#### Material for the task
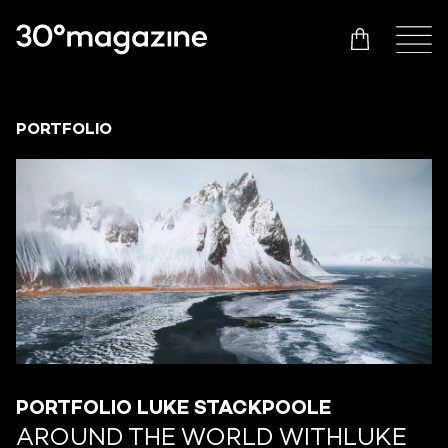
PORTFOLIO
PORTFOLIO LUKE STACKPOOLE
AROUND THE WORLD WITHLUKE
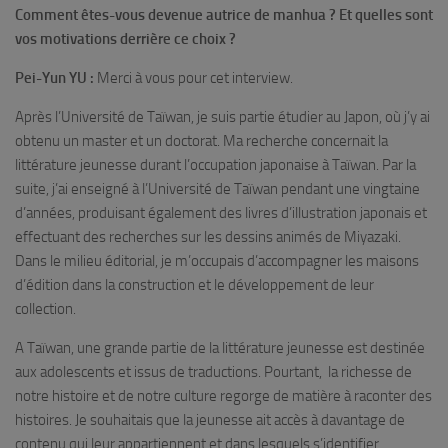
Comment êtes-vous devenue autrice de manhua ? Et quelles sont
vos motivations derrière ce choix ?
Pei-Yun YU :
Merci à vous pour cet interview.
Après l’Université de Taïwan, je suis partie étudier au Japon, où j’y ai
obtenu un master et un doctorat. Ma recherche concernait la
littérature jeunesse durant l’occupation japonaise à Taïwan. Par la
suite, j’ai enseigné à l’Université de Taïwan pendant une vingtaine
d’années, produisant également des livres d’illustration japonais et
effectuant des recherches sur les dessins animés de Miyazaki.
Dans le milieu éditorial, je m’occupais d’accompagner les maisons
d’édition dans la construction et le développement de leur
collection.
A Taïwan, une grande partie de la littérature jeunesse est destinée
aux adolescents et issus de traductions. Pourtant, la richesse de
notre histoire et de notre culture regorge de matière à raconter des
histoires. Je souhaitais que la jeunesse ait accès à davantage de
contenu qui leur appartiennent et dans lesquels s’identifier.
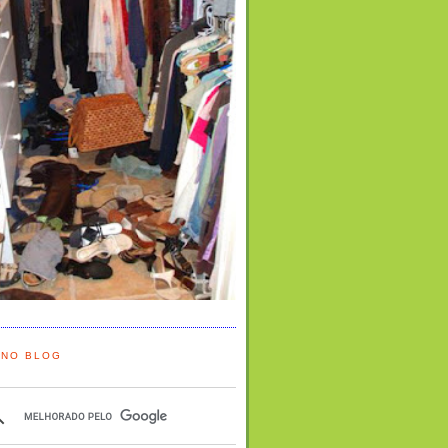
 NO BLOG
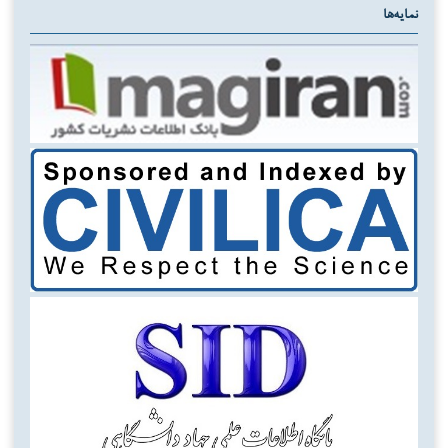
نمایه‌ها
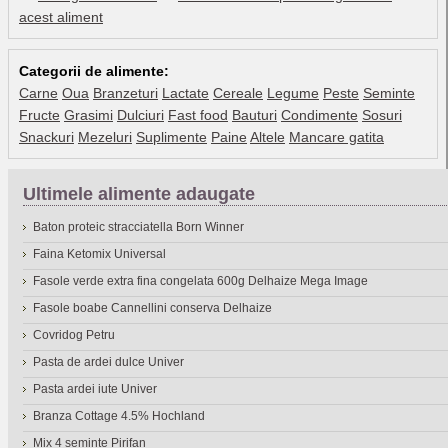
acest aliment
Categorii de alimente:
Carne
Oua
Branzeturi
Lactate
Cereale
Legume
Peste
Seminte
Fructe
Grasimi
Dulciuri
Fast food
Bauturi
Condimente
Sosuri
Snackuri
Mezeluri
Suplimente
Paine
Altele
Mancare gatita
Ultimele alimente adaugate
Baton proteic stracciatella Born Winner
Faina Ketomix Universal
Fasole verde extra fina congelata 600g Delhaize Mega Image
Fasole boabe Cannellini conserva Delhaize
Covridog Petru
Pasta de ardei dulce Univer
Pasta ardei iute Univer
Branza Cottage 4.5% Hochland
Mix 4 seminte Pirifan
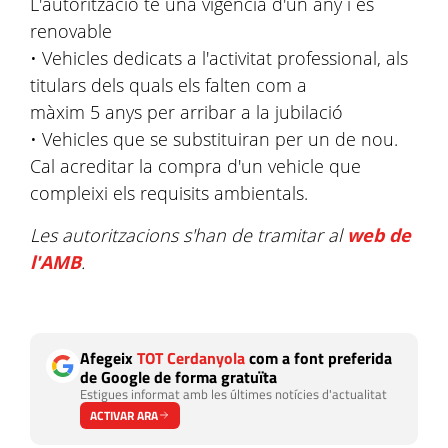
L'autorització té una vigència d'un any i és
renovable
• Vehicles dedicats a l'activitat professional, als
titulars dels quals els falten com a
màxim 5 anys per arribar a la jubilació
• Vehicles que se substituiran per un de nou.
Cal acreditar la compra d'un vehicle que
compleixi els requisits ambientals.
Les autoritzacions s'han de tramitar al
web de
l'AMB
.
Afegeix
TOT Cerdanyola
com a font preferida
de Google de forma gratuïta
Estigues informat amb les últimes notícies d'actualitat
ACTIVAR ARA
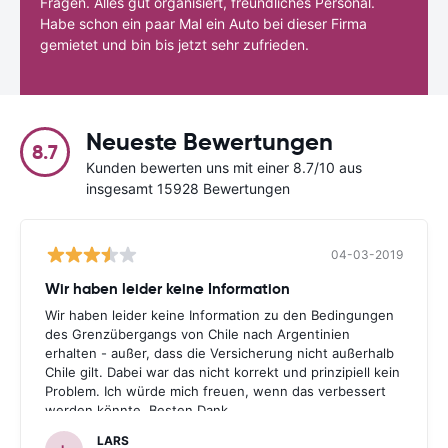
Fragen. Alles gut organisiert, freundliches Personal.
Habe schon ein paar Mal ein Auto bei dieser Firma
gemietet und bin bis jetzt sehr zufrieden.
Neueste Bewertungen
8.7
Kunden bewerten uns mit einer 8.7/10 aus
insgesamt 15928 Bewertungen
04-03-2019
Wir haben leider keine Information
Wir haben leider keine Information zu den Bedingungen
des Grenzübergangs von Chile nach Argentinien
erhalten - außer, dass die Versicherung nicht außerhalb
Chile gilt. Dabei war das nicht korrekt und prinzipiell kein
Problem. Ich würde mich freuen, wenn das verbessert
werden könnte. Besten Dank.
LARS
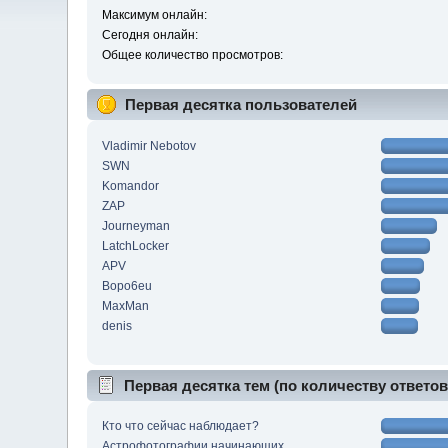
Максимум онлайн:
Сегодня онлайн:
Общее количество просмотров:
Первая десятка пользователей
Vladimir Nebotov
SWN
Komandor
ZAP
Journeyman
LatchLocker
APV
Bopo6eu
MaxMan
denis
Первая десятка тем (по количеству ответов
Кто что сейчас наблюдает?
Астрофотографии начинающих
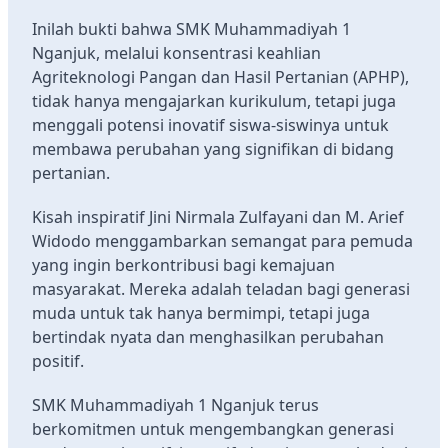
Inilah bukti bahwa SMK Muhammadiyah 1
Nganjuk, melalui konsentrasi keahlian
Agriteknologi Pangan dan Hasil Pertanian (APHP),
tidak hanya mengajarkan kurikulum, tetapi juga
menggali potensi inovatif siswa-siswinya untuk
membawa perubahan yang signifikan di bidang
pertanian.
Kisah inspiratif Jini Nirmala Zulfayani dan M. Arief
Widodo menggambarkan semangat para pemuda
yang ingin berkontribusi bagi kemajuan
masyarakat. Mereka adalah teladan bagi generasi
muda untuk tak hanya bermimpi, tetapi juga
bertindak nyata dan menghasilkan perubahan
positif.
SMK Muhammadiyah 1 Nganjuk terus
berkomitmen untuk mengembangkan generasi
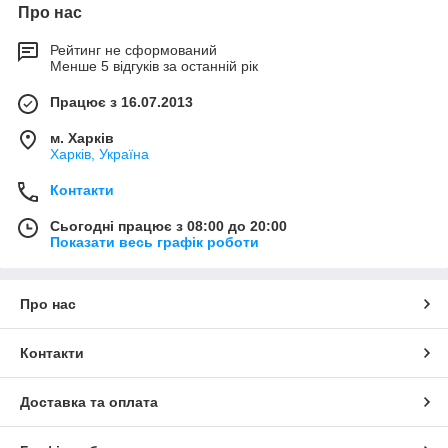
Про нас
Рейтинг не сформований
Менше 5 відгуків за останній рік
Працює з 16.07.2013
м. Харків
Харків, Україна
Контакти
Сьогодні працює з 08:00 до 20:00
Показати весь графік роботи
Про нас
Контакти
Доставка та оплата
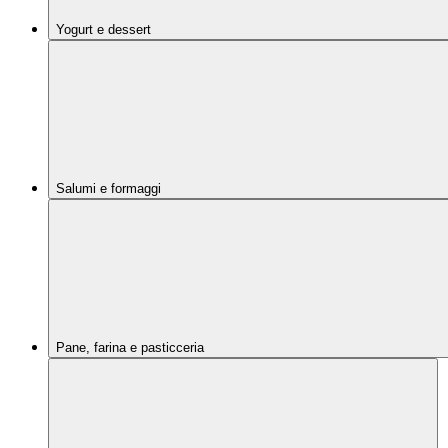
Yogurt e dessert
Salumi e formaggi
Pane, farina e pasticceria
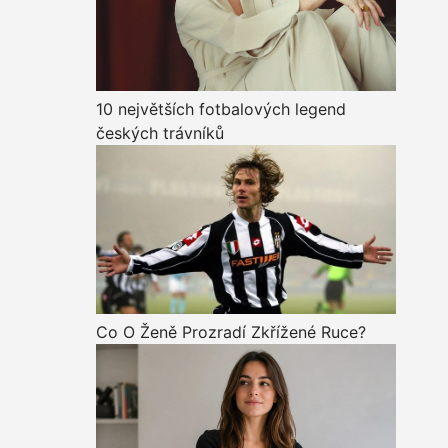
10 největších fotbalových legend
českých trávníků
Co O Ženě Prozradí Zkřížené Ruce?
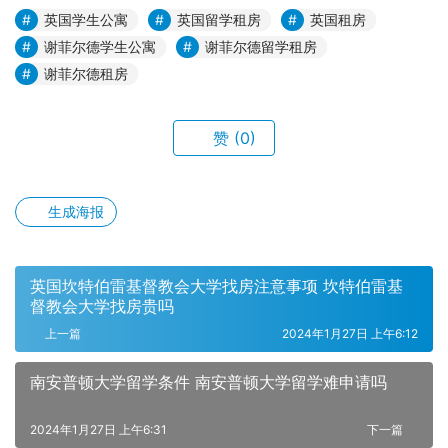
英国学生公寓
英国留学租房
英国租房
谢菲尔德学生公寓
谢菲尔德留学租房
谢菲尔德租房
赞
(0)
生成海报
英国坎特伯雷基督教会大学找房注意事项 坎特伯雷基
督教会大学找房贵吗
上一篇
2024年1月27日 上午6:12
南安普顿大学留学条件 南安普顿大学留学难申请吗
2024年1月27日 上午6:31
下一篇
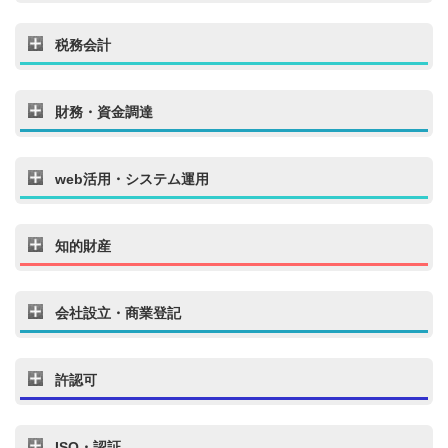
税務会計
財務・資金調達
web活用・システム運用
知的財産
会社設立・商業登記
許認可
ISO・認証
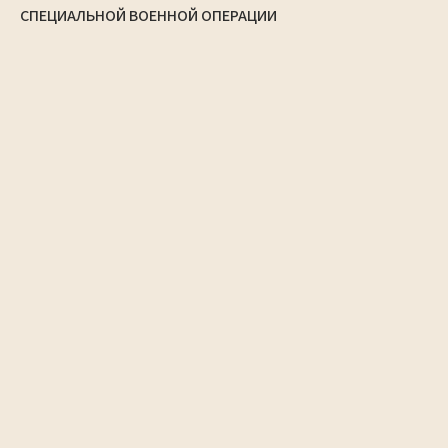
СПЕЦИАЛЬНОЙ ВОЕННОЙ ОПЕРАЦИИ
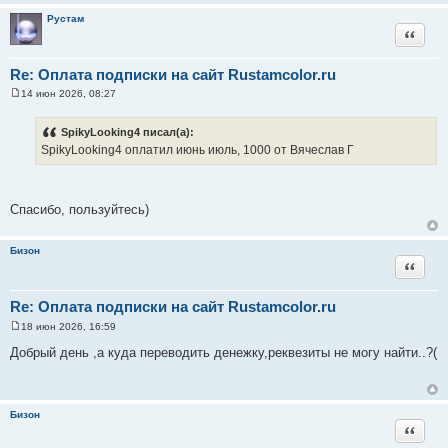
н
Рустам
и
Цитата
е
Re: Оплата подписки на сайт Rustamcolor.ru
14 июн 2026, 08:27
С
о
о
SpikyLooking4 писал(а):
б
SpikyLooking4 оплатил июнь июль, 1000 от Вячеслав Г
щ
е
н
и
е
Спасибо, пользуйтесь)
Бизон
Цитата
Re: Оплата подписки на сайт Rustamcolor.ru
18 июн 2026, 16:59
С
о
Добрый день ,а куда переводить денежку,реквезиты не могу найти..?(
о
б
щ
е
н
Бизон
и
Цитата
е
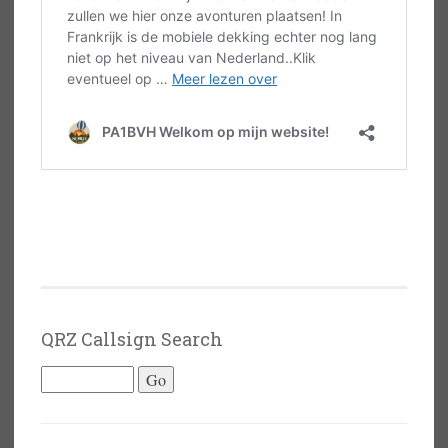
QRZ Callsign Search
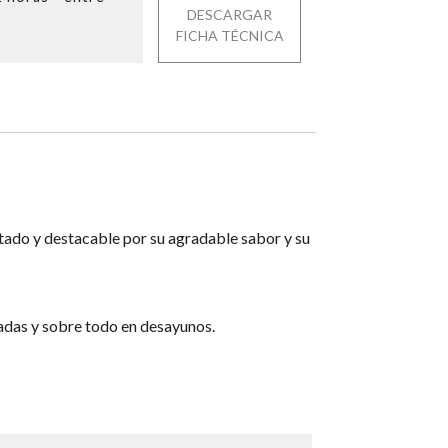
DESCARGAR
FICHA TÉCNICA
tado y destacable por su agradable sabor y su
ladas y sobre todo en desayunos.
########
_What to produce_. Every line of the listing that holds "Bewertungen" counts once. Say how many such lines there are, using only a number.

_Output below_. 2